May is Mental Health Awareness Month, a time set aside for further reflection on mental illness and the things that might be done to improve the lives of those so afflicted. 

It’s been said before. The brain is an incredibly complex organ — one we still know so little about. Just as things can go wrong with the thyroid gland or the pancreas or the liver, the human brain is periodically subject to any number of different ailments. 
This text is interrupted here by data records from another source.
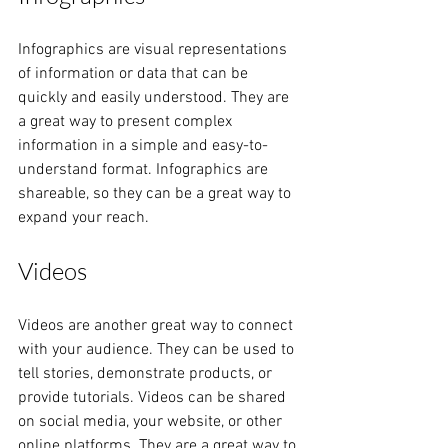
Infographics are visual representations 
of information or data that can be 
quickly and easily understood. They are 
a great way to present complex 
information in a simple and easy-to-
understand format. Infographics are 
shareable, so they can be a great way to 
expand your reach.
Videos
Videos are another great way to connect 
with your audience. They can be used to 
tell stories, demonstrate products, or 
provide tutorials. Videos can be shared 
on social media, your website, or other 
online platforms. They are a great way to 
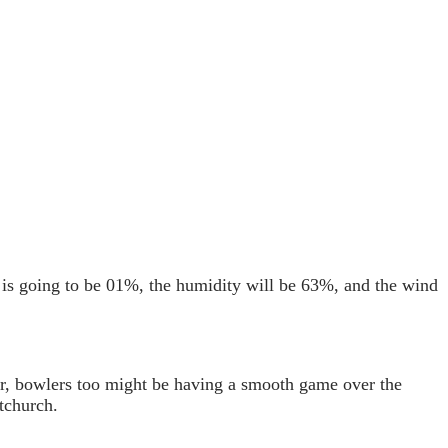
n is going to be 01%, the humidity will be 63%, and the wind
ver, bowlers too might be having a smooth game over the
tchurch.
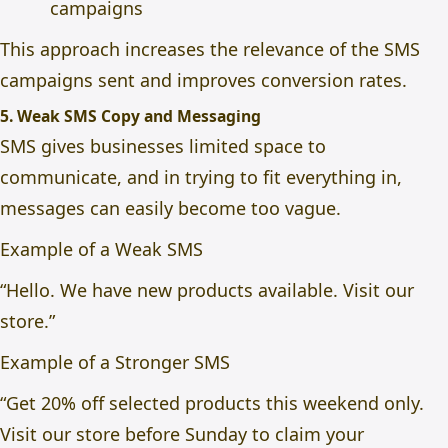
campaigns
This approach increases the relevance of the SMS
campaigns sent and improves conversion rates.
5. Weak SMS Copy and Messaging
SMS gives businesses limited space to
communicate, and in trying to fit everything in,
messages can easily become too vague.
Example of a Weak SMS
“Hello. We have new products available. Visit our
store.”
Example of a Stronger SMS
“Get 20% off selected products this weekend only.
Visit our store before Sunday to claim your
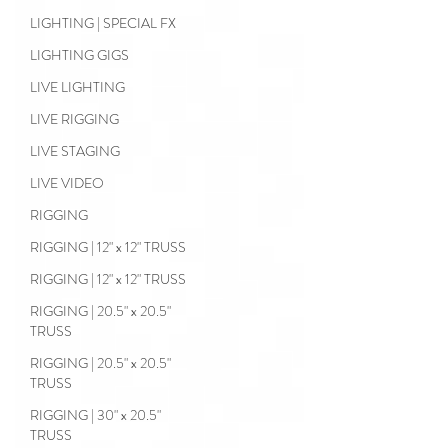
LIGHTING | SPECIAL FX
LIGHTING GIGS
LIVE LIGHTING
LIVE RIGGING
LIVE STAGING
LIVE VIDEO
RIGGING
RIGGING | 12" x 12" TRUSS
RIGGING | 12" x 12" TRUSS
RIGGING | 20.5" x 20.5"
TRUSS
RIGGING | 20.5" x 20.5"
TRUSS
RIGGING | 30" x 20.5"
TRUSS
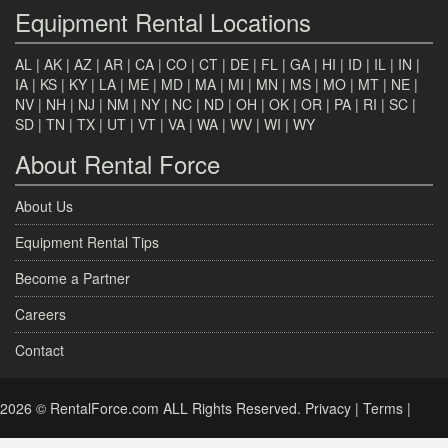
Equipment Rental Locations
AL
|
AK
|
AZ
|
AR
|
CA
|
CO
|
CT
|
DE
|
FL
|
GA
|
HI
|
ID
|
IL
|
IN
|
IA
|
KS
|
KY
|
LA
|
ME
|
MD
|
MA
|
MI
|
MN
|
MS
|
MO
|
MT
|
NE
|
NV
|
NH
|
NJ
|
NM
|
NY
|
NC
|
ND
|
OH
|
OK
|
OR
|
PA
|
RI
|
SC
|
SD
|
TN
|
TX
|
UT
|
VT
|
VA
|
WA
|
WV
|
WI
|
WY
About Rental Force
About Us
Equipment Rental Tips
Become a Partner
Careers
Contact
2026 © RentalForce.com ALL Rights Reserved.
Privacy
|
Terms
|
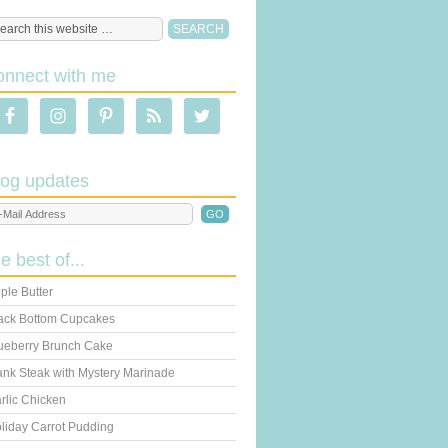
onnect with me
log updates
he best of...
ple Butter
ack Bottom Cupcakes
ueberry Brunch Cake
ank Steak with Mystery Marinade
rlic Chicken
liday Carrot Pudding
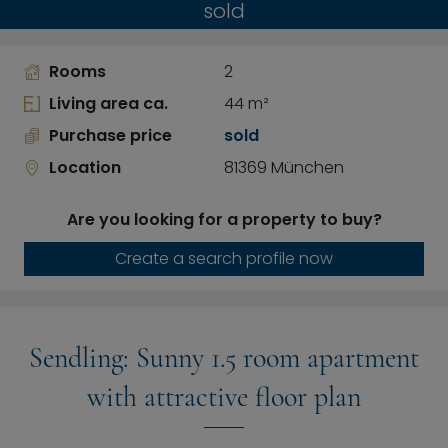
sold
Rooms
2
Living area ca.
44 m²
Purchase price
sold
Location
81369 München
Are you looking for a property to buy?
Create a search profile now
Sendling: Sunny 1.5 room apartment
with attractive floor plan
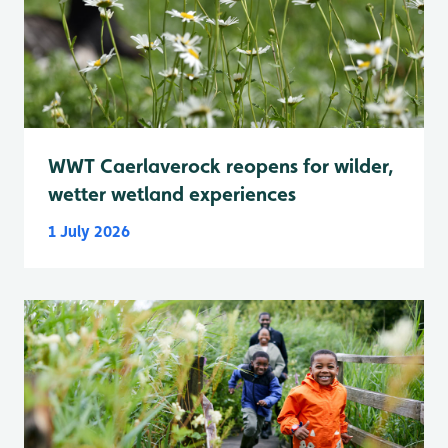
WWT Caerlaverock reopens for wilder,
wetter wetland experiences
1 July 2026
The situation may be complicated by a variety of behavioral or social factors. The underlying reality, however, remains true: Things can go wrong with the human brain.

We can only be thankful that in 2023, much is known about how to treat such forms of illness. A broad range of effective prescription drugs is now available. Yes, there is a lot money in it, but it is for this reason that the improvements continue. These medications are there to be helpful. 

One of the first, and perhaps most influential, was lithium carbonate, used to treat bipolar disorder — or, as it was then known, manic-depression. This was the very same clay found in the European springs where the suffering regularly went to “take the waters.”

The clay was packaged for easier use. This natural substance was no less effective in that form.

Certainly, all forms of psychiatric medication must be treated with the highest degree of respect. Increasing or decreasing the dosage amounts without the assistance of a trained professional is the highest form of recklessness. 

Still, help does exist. 

The case can also be made that our own human emotions carry a corresponding power to alter our own brain chemistry. Fits of anger or worry or blame or fear can alter the chemical makeup of the human brain.

Here, too, however, psychiatry is making great advances. With hard work and commitment — and the assistance of a psychotherapist — it is possible to maintain a more hopeful and humorous outlook, day by day.

We don’t have all the answers. Still, many good men and women are working to improve our understanding of this most human form of affliction, and to find help for those in need. If the rest of us can set aside our unnecessary prejudices and open ourselves to the help already available, we can all come out ahead.